Instructions for the task: Copy out exactly the lines below that run from the one holding "Heidnisches Dorf (1003, 1258)" to the one holding "Sandra Lina Jakob (1000, 2072)", keeping both of those lines and no others.

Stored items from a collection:
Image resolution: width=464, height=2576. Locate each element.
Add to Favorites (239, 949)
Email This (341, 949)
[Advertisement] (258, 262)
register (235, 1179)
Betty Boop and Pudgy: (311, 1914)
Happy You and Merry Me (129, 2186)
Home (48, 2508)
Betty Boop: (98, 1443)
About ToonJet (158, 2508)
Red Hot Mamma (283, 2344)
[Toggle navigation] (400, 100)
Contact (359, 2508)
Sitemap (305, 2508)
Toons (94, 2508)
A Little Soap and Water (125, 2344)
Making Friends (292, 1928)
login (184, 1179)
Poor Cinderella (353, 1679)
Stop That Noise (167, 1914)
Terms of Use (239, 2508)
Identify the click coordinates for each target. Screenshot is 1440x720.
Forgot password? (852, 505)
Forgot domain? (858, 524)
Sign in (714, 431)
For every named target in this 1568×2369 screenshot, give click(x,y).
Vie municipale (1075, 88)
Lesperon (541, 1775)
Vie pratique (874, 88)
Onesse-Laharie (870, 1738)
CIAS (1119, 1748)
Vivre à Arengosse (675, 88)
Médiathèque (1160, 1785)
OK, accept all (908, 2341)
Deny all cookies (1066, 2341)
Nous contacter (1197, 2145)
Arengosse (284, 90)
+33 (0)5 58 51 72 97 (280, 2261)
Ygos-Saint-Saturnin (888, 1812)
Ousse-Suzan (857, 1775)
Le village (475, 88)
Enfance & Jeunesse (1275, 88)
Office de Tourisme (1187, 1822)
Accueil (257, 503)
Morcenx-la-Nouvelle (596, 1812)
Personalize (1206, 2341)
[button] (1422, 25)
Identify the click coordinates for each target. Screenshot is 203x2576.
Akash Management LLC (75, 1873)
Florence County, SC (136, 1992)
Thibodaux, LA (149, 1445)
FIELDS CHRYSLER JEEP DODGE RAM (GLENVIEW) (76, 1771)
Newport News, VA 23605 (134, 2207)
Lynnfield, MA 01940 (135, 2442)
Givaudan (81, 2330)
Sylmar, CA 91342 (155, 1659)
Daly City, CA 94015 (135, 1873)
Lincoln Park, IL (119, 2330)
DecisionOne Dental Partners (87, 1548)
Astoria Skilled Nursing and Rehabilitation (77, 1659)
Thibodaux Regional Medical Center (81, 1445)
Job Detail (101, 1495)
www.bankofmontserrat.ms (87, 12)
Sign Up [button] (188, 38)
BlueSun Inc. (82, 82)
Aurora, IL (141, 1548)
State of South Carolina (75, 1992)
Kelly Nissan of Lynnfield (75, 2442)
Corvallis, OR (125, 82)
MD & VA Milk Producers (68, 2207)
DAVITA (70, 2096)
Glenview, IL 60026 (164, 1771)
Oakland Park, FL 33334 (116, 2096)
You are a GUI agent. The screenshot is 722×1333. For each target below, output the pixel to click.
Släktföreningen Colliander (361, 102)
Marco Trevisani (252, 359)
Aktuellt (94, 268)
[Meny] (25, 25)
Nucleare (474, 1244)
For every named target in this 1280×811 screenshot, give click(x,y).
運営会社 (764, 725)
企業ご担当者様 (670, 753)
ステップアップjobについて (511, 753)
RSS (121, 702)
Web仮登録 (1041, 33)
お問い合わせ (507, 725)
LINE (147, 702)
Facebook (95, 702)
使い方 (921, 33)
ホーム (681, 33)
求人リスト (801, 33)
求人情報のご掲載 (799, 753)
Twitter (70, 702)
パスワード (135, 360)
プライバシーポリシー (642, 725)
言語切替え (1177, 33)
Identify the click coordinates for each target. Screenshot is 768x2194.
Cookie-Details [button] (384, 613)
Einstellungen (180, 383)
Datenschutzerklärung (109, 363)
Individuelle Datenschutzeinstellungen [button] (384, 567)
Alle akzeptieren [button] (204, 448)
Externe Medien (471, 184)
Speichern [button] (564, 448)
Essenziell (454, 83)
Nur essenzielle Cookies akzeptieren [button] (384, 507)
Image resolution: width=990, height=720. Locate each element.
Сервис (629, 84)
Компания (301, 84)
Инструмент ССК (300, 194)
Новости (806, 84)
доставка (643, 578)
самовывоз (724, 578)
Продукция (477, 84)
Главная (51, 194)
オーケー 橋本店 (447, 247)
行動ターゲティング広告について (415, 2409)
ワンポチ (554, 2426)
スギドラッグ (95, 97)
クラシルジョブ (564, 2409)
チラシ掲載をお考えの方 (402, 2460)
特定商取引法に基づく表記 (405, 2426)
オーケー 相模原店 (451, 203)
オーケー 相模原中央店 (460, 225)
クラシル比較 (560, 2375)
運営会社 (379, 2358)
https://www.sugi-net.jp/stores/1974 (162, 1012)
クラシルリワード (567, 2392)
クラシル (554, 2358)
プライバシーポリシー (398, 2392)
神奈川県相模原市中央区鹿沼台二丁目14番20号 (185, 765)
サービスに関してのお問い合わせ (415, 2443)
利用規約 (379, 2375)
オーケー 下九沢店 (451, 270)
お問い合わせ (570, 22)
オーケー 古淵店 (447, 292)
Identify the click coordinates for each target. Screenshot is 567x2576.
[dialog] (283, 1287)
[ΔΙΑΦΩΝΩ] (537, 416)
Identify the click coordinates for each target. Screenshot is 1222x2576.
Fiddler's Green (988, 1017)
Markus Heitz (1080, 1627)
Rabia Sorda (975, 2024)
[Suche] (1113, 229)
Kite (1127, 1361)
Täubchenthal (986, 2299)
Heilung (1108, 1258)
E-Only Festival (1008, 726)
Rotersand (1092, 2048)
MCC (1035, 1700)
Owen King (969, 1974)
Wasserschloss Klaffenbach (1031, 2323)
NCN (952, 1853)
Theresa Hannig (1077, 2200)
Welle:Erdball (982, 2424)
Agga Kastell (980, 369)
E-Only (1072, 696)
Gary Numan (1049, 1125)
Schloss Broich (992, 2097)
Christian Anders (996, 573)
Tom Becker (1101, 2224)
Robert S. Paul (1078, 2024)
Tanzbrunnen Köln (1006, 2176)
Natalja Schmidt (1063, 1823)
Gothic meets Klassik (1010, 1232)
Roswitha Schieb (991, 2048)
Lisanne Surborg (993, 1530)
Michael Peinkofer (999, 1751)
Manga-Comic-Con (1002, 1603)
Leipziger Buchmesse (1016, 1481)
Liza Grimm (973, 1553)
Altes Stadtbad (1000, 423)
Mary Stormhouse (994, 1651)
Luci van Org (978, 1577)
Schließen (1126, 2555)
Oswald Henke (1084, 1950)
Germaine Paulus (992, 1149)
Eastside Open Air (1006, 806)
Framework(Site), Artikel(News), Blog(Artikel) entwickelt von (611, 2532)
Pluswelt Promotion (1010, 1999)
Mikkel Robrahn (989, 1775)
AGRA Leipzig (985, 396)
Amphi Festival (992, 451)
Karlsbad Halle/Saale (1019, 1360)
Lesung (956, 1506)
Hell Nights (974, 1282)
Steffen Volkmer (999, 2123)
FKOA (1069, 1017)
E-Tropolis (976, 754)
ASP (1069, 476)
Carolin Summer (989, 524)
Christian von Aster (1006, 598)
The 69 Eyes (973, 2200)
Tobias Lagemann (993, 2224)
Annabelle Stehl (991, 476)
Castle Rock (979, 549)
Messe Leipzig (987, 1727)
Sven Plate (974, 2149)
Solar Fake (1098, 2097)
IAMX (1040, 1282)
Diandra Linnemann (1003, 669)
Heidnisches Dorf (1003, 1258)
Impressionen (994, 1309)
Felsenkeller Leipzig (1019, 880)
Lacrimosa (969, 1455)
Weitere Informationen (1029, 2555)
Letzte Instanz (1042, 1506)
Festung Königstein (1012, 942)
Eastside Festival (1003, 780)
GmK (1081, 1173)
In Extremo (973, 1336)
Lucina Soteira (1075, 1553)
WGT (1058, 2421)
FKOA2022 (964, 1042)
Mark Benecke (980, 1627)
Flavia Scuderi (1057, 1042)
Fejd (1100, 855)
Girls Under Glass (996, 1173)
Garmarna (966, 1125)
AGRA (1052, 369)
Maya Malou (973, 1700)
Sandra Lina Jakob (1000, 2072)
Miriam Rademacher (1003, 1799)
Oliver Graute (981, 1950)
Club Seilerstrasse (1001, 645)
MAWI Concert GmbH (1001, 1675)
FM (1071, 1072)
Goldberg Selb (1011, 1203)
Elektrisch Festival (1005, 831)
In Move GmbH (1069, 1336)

Solution below:
Heidnisches Dorf (1003, 1258)
Impressionen (994, 1309)
Felsenkeller Leipzig (1019, 880)
Lacrimosa (969, 1455)
Weitere Informationen (1029, 2555)
Letzte Instanz (1042, 1506)
Festung Königstein (1012, 942)
Eastside Festival (1003, 780)
GmK (1081, 1173)
In Extremo (973, 1336)
Lucina Soteira (1075, 1553)
WGT (1058, 2421)
FKOA2022 (964, 1042)
Mark Benecke (980, 1627)
Flavia Scuderi (1057, 1042)
Fejd (1100, 855)
Girls Under Glass (996, 1173)
Garmarna (966, 1125)
AGRA (1052, 369)
Maya Malou (973, 1700)
Sandra Lina Jakob (1000, 2072)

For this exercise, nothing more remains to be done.